Lancement d’Aardvark, le chercheur en sécurité agentique d’OpenAI
Désormais disponible en bêta privée, cet agent IA pense comme un chercheur en sécurité et s’adapte aux exigences des logiciels modernes.
Nous levons aujourd’hui le voile sur Aardvark, un chercheur en sécurité agentique basé sur GPT‑5.
La sécurité logicielle constitue l’une des problématiques les plus importantes et complexes du secteur technologique. Chaque année, des dizaines de milliers de nouvelles vulnérabilités sont identifiées dans les bases de code des entreprises et des communautés open source. Les développeurs tentent tant bien que mal de repérer et corriger ces vulnérabilités avant que leurs adversaires ne les exploitent. Chez OpenAI, nous espérons leur donner un avantage décisif.
Véritable révolution en matière d’IA et de recherche en sécurité, Aardvark est un agent autonome qui aide les développeurs et les équipes de sécurité à détecter et corriger les vulnérabilités à grande échelle. Il est actuellement proposé sous forme de bêta privée pour mettre à l’épreuve ses capacités sur le terrain et affiner ses performances.
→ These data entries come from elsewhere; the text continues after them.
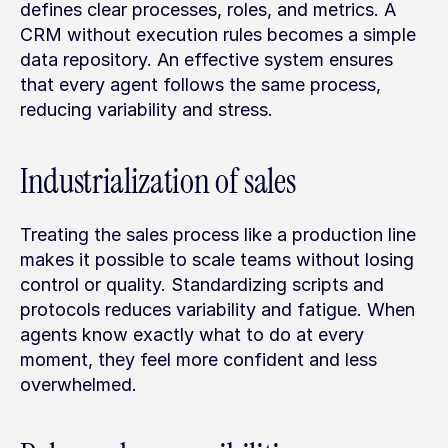
defines clear processes, roles, and metrics. A 
CRM without execution rules becomes a simple 
data repository. An effective system ensures 
that every agent follows the same process, 
reducing variability and stress.
Industrialization of sales
Treating the sales process like a production line 
makes it possible to scale teams without losing 
control or quality. Standardizing scripts and 
protocols reduces variability and fatigue. When 
agents know exactly what to do at every 
moment, they feel more confident and less 
overwhelmed.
Aardvark analyse en continu les référentiels de code pour repérer les vulnérabilités, déterminer si elles peuvent être exploitées, les prioriser selon leur gravité et proposer des correctifs ciblés.
Il surveille les commits et modifications des bases de code, identifie les vulnérabilité et les exploitations possibles, et propose des correctifs. Aardvark n’utilise pas de techniques d’analyses classiques comme le fuzzing ou l’analyse de la composition des logiciels, mais raisonne à l’aide d’un LLM et utilise des outils pour comprendre le comportement du code. En vérité, il recherche les bugs comme le ferait un chercheur en sécurité : il lit le code, l’analyse, écrit et exécute des tests, utilise des outils, etc.
Aardvark suit plusieurs étapes pour identifier, expliquer et corriger les vulnérabilités :
- Analyse : il commence par analyser le référentiel dans son ensemble pour générer un modèle de menaces représentant sa compréhension des objectifs et de l’architecture de sécurité du projet.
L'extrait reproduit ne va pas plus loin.